- [Prompt] Report how many lines in the data include "Spion", with the number as the only reply.

- [Data supplied]
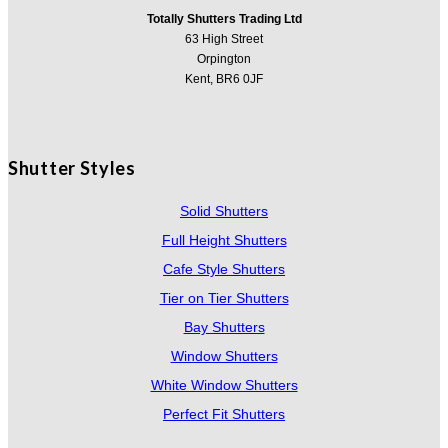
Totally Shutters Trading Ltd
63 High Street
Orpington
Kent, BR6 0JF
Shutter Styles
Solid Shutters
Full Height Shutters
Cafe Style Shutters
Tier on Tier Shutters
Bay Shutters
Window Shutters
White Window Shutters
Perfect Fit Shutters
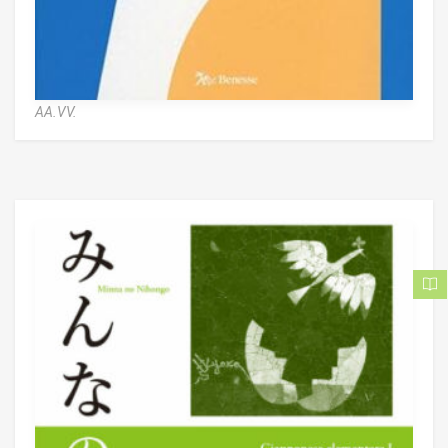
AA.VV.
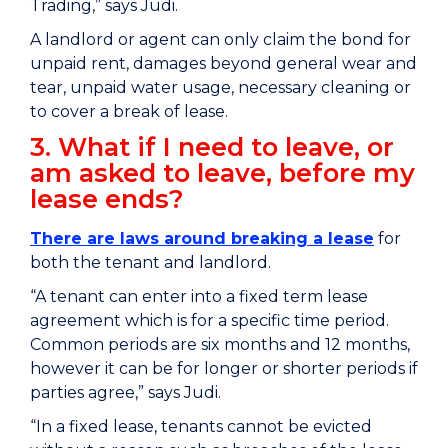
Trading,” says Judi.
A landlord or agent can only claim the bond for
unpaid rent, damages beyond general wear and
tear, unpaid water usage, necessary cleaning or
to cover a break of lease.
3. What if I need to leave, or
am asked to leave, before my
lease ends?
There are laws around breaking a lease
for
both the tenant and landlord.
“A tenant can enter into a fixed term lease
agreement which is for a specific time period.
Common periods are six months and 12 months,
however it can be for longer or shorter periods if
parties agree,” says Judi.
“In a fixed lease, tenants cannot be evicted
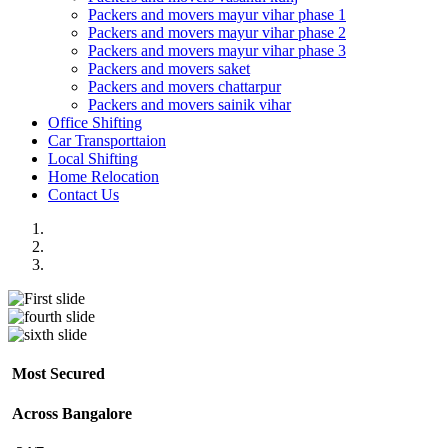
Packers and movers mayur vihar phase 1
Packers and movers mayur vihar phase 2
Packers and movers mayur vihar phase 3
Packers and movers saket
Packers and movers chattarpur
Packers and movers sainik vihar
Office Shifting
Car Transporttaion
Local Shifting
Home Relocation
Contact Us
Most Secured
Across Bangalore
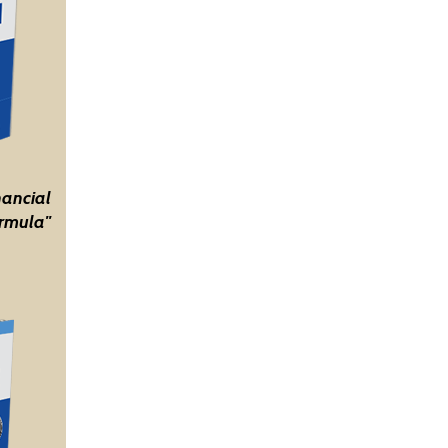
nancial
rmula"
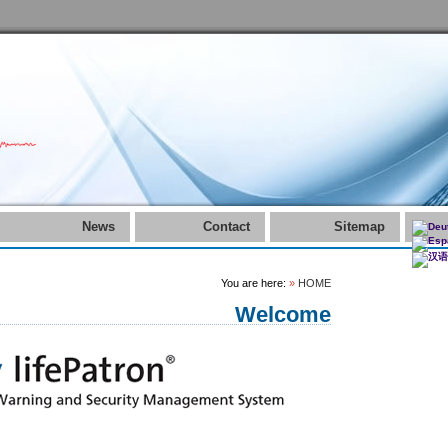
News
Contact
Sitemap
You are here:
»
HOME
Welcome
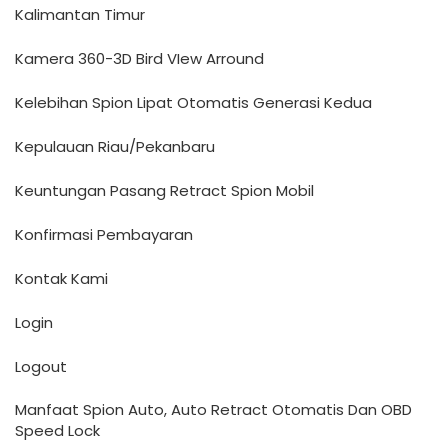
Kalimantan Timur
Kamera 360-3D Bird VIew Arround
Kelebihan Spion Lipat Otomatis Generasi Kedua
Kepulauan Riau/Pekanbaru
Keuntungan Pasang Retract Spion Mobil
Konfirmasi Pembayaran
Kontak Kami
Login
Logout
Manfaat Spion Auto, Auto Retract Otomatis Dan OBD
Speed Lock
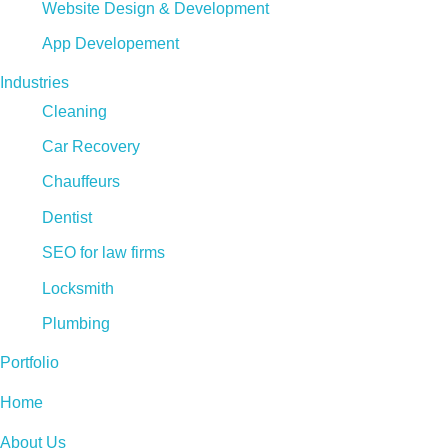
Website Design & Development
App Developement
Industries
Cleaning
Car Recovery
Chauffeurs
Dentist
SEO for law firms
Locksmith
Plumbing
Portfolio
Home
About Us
* * *
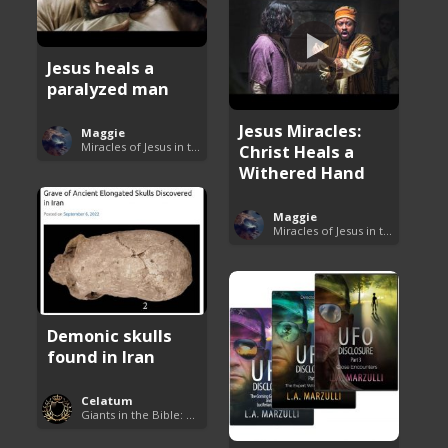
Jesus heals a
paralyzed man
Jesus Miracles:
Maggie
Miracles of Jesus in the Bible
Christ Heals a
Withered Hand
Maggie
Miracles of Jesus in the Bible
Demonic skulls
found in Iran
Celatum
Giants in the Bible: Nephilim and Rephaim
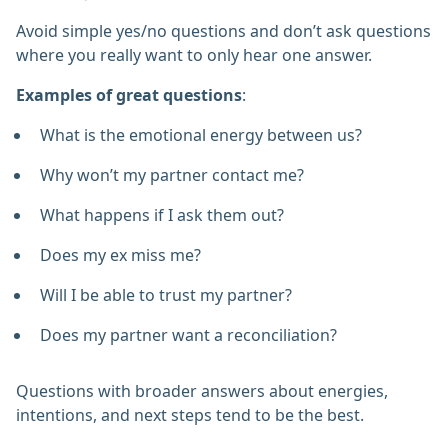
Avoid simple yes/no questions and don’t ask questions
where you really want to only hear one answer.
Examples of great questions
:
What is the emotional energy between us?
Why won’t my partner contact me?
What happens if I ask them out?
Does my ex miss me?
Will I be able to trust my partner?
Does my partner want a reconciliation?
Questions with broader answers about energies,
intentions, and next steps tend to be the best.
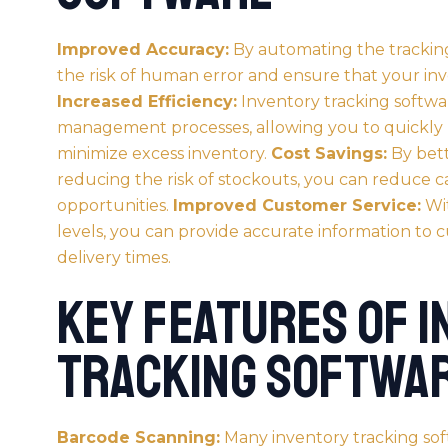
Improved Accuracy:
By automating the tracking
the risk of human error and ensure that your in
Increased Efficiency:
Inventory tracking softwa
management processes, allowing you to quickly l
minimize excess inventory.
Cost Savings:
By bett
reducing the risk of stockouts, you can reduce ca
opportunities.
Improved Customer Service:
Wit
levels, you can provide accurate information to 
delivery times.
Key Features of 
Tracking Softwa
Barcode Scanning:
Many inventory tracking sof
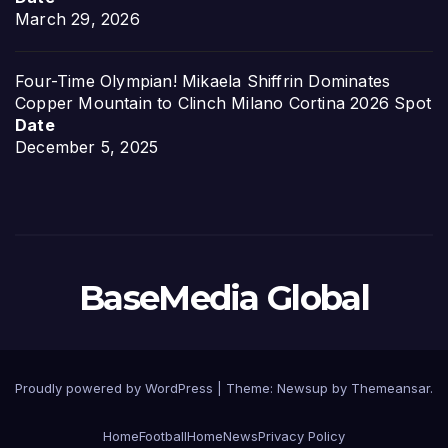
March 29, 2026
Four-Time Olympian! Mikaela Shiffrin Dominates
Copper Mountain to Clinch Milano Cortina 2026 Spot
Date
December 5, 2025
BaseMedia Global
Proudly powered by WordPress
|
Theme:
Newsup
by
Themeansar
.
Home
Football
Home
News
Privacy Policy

- [Result for this exercise] 3